Research

A protein’s life trajectory is the path that it chooses from synthesis to degradation and a slight change in its life trajectory can lead to huge differences in its functional outcomes. To describe a protein’s life trajectory, we would ask: “When was it?”, “Where was it?”, “What was it doing?” and “Who did it meet?”. Such four dimensional information is critical for understanding a protein’s dynamic roles across its lifetime in the cellular society. Quantitative proteomics provides a versatile platform to systematically assess specific protein features, but typically report on only a single dimension of information. Many cutting-edge technologies have been developed for exploring each dimension, such as pulse-SILAC for the temporal dimension, proximity labeling (PL) for the spatial dimension and activity-based protein profiling for the functional dimension.

Our long-term research vision is to promote the revolution of proteomics from 1D to 4D, in order to describe each protein’s life trajectory in living cells. My lab will be focused on developing novel chemical and molecular tools, in combination with state-of-the-art proteomics, to simultaneously map dynamic timing, localization, function and interaction of proteomes, with the ultimate goal of better understanding essential mechanisms underlying the regulation of cellular physiology. Specifically, I have three major future directions to address different aspects of essential biological questions and lay the foundation for the eventual 4D proteomics.

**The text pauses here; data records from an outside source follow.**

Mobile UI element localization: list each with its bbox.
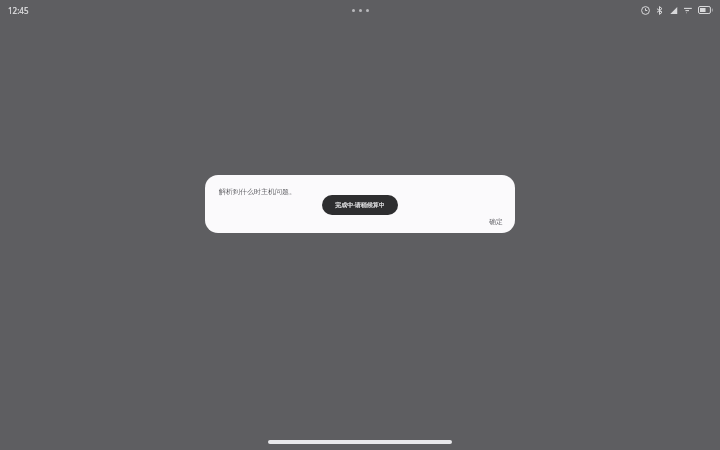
staticText: 确定 [489,217,503,226]
staticText: 12:45 [8,5,29,16]
button[interactable]: Home [268,440,452,444]
staticText: 解析到什么时主机问题。 [219,187,296,196]
button[interactable]: 确定 [489,217,515,233]
staticText: 完成中·请稍候算中 [335,201,385,209]
button[interactable]: 完成中·请稍候算中 [322,195,398,215]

Protein function is tightly regulated by its subcellular locations and dynamic movement between compartments. During my postdoc study, we have developed protein translocation profiling based on tandem proximity labeling. Although powerful, this technology requires two rounds of enrichment steps, which demand large starting materials and potentially sacrifice the sensitivity. We will further work on developing next-generation protein translocation profiling methods with higher efficiency.
On the other hand, the structure of a protein is intimately linked to its function. Global analysis of protein structures in living cells could serve a quantitative readout to capture most events that alter protein functional states. The global protein structural dynamics has been extensively investigated by a variety of proteomic methods, including crosslinking mass spectrometry, thermal proteome profiling and limited proteolysis-MS. However, current methods lack spatiotemporal resolution and are especially challenging when membranes and other cellular structures are still intact in living cells. We will further establish transformative approaches to analyze protein sturctural dynamics in living systems.

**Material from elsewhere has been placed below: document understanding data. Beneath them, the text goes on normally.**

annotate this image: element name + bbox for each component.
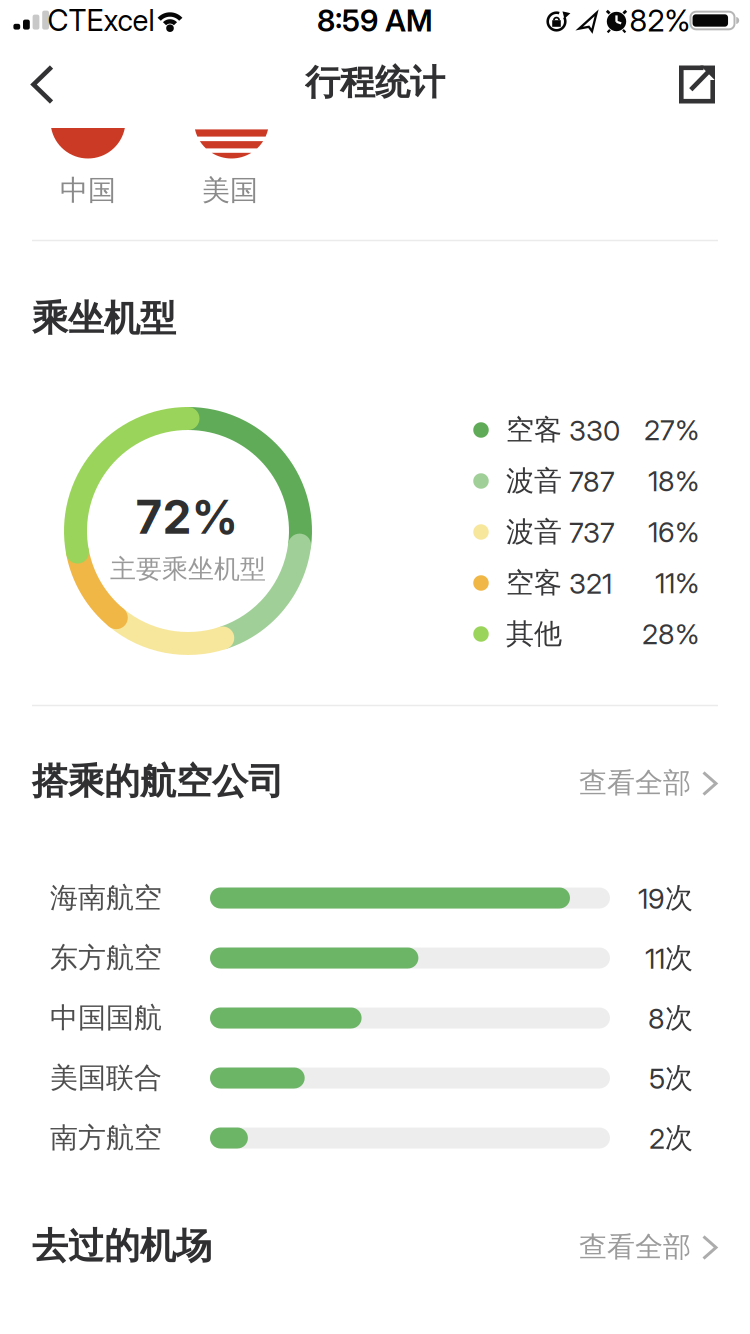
staticText: 8:59 AM [317,3,433,38]
staticText: 中国 [60,173,116,208]
button[interactable]: 查看全部 [546,1222,722,1272]
button[interactable]: Back [8,50,78,120]
staticText: 查看全部 [579,1230,691,1264]
staticText: 82% [630,3,690,38]
staticText: 其他 [506,617,562,651]
button[interactable]: Share [662,48,732,118]
staticText: 主要乘坐机型 [110,553,266,585]
staticText: 19次 [638,881,693,915]
staticText: 27% [644,414,699,446]
staticText: 去过的机场 [32,1224,212,1268]
staticText: 乘坐机型 [32,296,176,341]
staticText: 查看全部 [579,766,691,800]
staticText: 美国联合 [50,1061,162,1095]
staticText: 8次 [648,1001,693,1035]
staticText: 28% [642,618,699,650]
staticText: 2次 [649,1121,693,1155]
staticText: 中国国航 [50,1001,162,1035]
staticText: 11次 [645,941,693,975]
staticText: 东方航空 [50,941,162,975]
staticText: 搭乘的航空公司 [32,759,284,804]
button[interactable]: 查看全部 [546,758,722,808]
staticText: 5次 [649,1061,693,1095]
staticText: 空客 330 [506,413,620,447]
staticText: 空客 321 [506,566,612,600]
staticText: 南方航空 [50,1121,162,1155]
staticText: 11% [655,566,699,600]
staticText: 16% [648,516,699,548]
staticText: 72% [136,490,238,544]
staticText: 海南航空 [50,881,162,915]
staticText: 波音 737 [506,515,615,549]
staticText: 美国 [202,173,258,208]
staticText: 行程统计 [305,61,445,104]
staticText: 波音 787 [506,464,615,498]
staticText: CTExcel [48,3,154,38]
staticText: 18% [648,464,699,498]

Cellular functions are tightly regulated by proteins, other biomolecules and their interactions, including protein–protein interactions (PPIs), protein–RNA/DNA interactions and protein–metabolite interactions. Such molecular interaction networks are central to most biological processes, while their dysregulation has been linked to a variety of human diseases including cancers, immune disorders and neurodegeneration. Methods enabling the large-scale discovery of molecular interactions in living cells have provided insights for biological exploration and therapeutic intervention. We aim to develop spatiotemporally-resolved proteomic methods to map diverse protein interactions and their dynamics. Meanwhile, we will further decipher functional protein interactions and understand their biological importance.

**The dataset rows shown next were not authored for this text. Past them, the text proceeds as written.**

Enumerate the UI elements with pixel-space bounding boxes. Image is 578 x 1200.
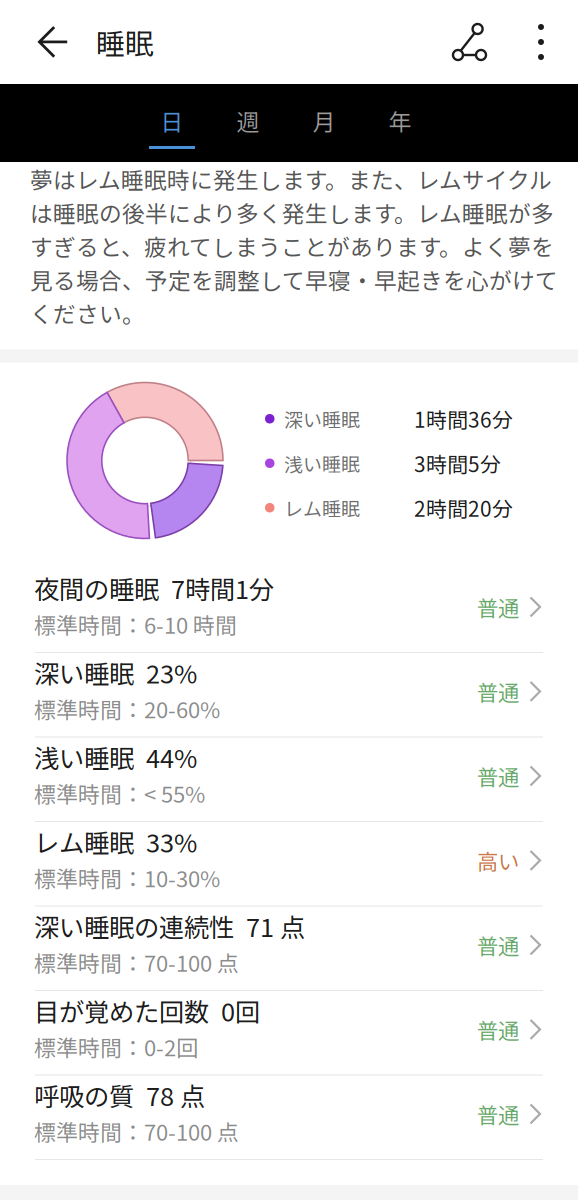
staticText: 日 [160, 104, 184, 137]
button[interactable]: 月 [286, 84, 362, 162]
staticText: 標準時間：70-100 点 [34, 946, 239, 978]
button[interactable]: 年 [362, 84, 438, 162]
staticText: 普通 [477, 930, 519, 960]
staticText: 深い睡眠の連続性 71 点 [34, 908, 305, 944]
button[interactable]: 睡眠 [96, 0, 216, 84]
staticText: 普通 [477, 760, 519, 791]
button[interactable]: 浅い睡眠 44% [0, 738, 578, 821]
staticText: 普通 [477, 1098, 519, 1129]
button[interactable]: レム睡眠 33% [0, 822, 578, 906]
staticText: 浅い睡眠 44% [34, 738, 197, 775]
staticText: 普通 [477, 592, 519, 622]
staticText: 標準時間：< 55% [34, 777, 205, 809]
staticText: 2時間20分 [414, 493, 513, 523]
staticText: 目が覚めた回数 0回 [34, 992, 260, 1029]
staticText: 標準時間：6-10 時間 [34, 608, 237, 640]
staticText: 年 [388, 104, 412, 137]
staticText: レム睡眠 [284, 494, 360, 521]
button[interactable]: 夜間の睡眠 7時間1分 [0, 568, 578, 652]
staticText: は睡眠の後半により多く発生します。レム睡眠が多 [30, 196, 554, 229]
staticText: 月 [312, 104, 336, 137]
staticText: 普通 [477, 1014, 519, 1045]
staticText: 週 [236, 104, 260, 137]
button[interactable]: Share [436, 0, 504, 84]
staticText: 夢はレム睡眠時に発生します。また、レムサイクル [30, 162, 552, 195]
staticText: すぎると、疲れてしまうことがあります。よく夢を [30, 229, 554, 262]
staticText: ください。 [30, 296, 145, 329]
staticText: 標準時間：10-30% [34, 862, 220, 894]
staticText: 標準時間：0-2回 [34, 1031, 198, 1063]
staticText: 睡眠 [96, 21, 154, 63]
staticText: 高い [477, 845, 519, 876]
staticText: 普通 [477, 676, 519, 707]
staticText: 夜間の睡眠 7時間1分 [34, 570, 274, 606]
staticText: 呼吸の質 78 点 [34, 1076, 205, 1113]
staticText: 1時間36分 [414, 404, 513, 434]
staticText: レム睡眠 33% [34, 823, 197, 860]
staticText: 見る場合、予定を調整して早寝・早起きを心がけて [30, 263, 558, 296]
button[interactable]: 深い睡眠 23% [0, 653, 578, 736]
staticText: 深い睡眠 23% [34, 654, 197, 691]
button[interactable]: 日 [134, 84, 210, 162]
button[interactable]: 深い睡眠の連続性 71 点 [0, 906, 578, 990]
button[interactable]: More options [504, 0, 578, 84]
button[interactable]: 目が覚めた回数 0回 [0, 991, 578, 1074]
button[interactable]: 呼吸の質 78 点 [0, 1076, 578, 1159]
staticText: 標準時間：20-60% [34, 693, 220, 725]
staticText: 浅い睡眠 [284, 450, 360, 477]
staticText: 3時間5分 [414, 448, 501, 478]
staticText: 標準時間：70-100 点 [34, 1115, 239, 1147]
staticText: 深い睡眠 [284, 405, 360, 432]
button[interactable]: 週 [210, 84, 286, 162]
button[interactable]: Back [38, 0, 69, 84]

During bacterial infection, host cells recognize extracellular stimuli from invading pathogens and in response activate pro-inflammatory signals that protect the host. In the interface of host and pathogens, a variety of post-translational modifications (PTMs) are involved. For instance, many bacterial pathogens secrete virulence factors, also known as effector proteins, directly into host cells and a particularly interesting subset of effector post-translationally modify host proteins using novel chemistry that is not otherwise found in the mammalian proteome. The understanding of those functional PTMs in host-pathogen interface are largely impeded by the lack of tools to specifically label and manipulate those PTMs. We will work on developing new tools to understand how PTMs, including O-GlcNAcylation and itaconation, regulate pathogen infection and immune responses. We will also ultilize state-of-the-art computational proteomic approaches to discover novel PTMs in host-pathogen interface.